(Transcribed page contents)

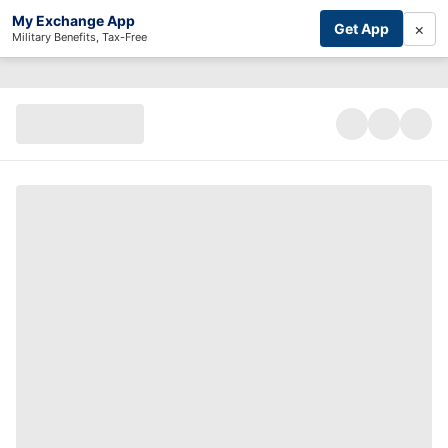
My Exchange App
×
Get App
Military Benefits, Tax-Free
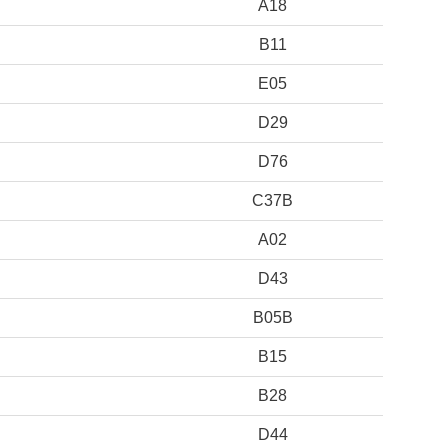
A18
B11
E05
D29
D76
C37B
A02
D43
B05B
B15
B28
D44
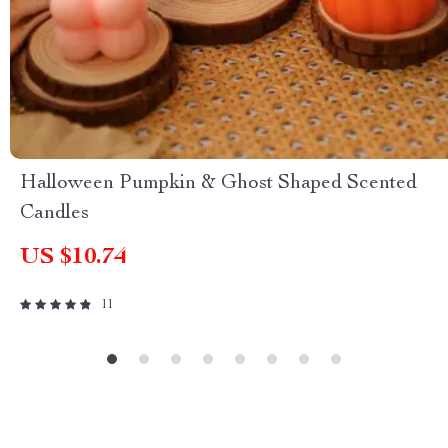
Halloween Pumpkin & Ghost Shaped Scented
Candles
US $10.74
11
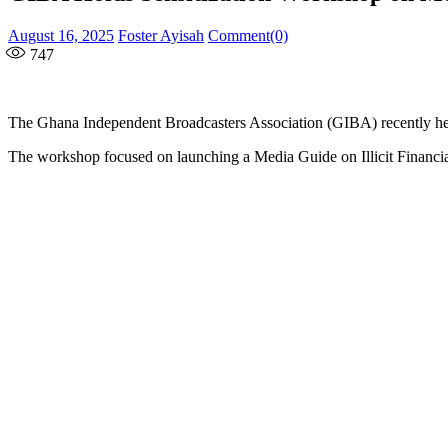
Posted
Author
August 16, 2025
Foster Ayisah
Comment(0)
on
747
The Ghana Independent Broadcasters Association (GIBA) recently held
The workshop focused on launching a Media Guide on Illicit Financi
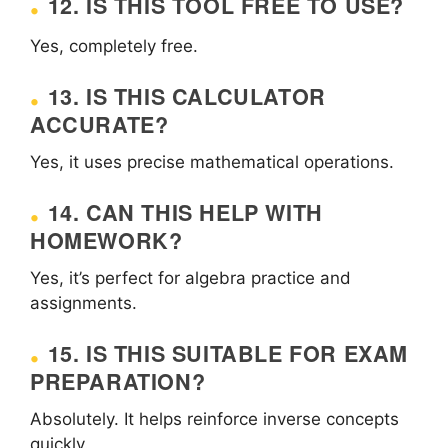
12. IS THIS TOOL FREE TO USE?
Yes, completely free.
13. IS THIS CALCULATOR
ACCURATE?
Yes, it uses precise mathematical operations.
14. CAN THIS HELP WITH
HOMEWORK?
Yes, it’s perfect for algebra practice and
assignments.
15. IS THIS SUITABLE FOR EXAM
PREPARATION?
Absolutely. It helps reinforce inverse concepts
quickly.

TASK REQUIREMENTS:
Could you filter the entries above for lines holding the string "THIS" and copy them?

WRITTEN SOLUTION:
12. IS THIS TOOL FREE TO USE?
13. IS THIS CALCULATOR
14. CAN THIS HELP WITH
15. IS THIS SUITABLE FOR EXAM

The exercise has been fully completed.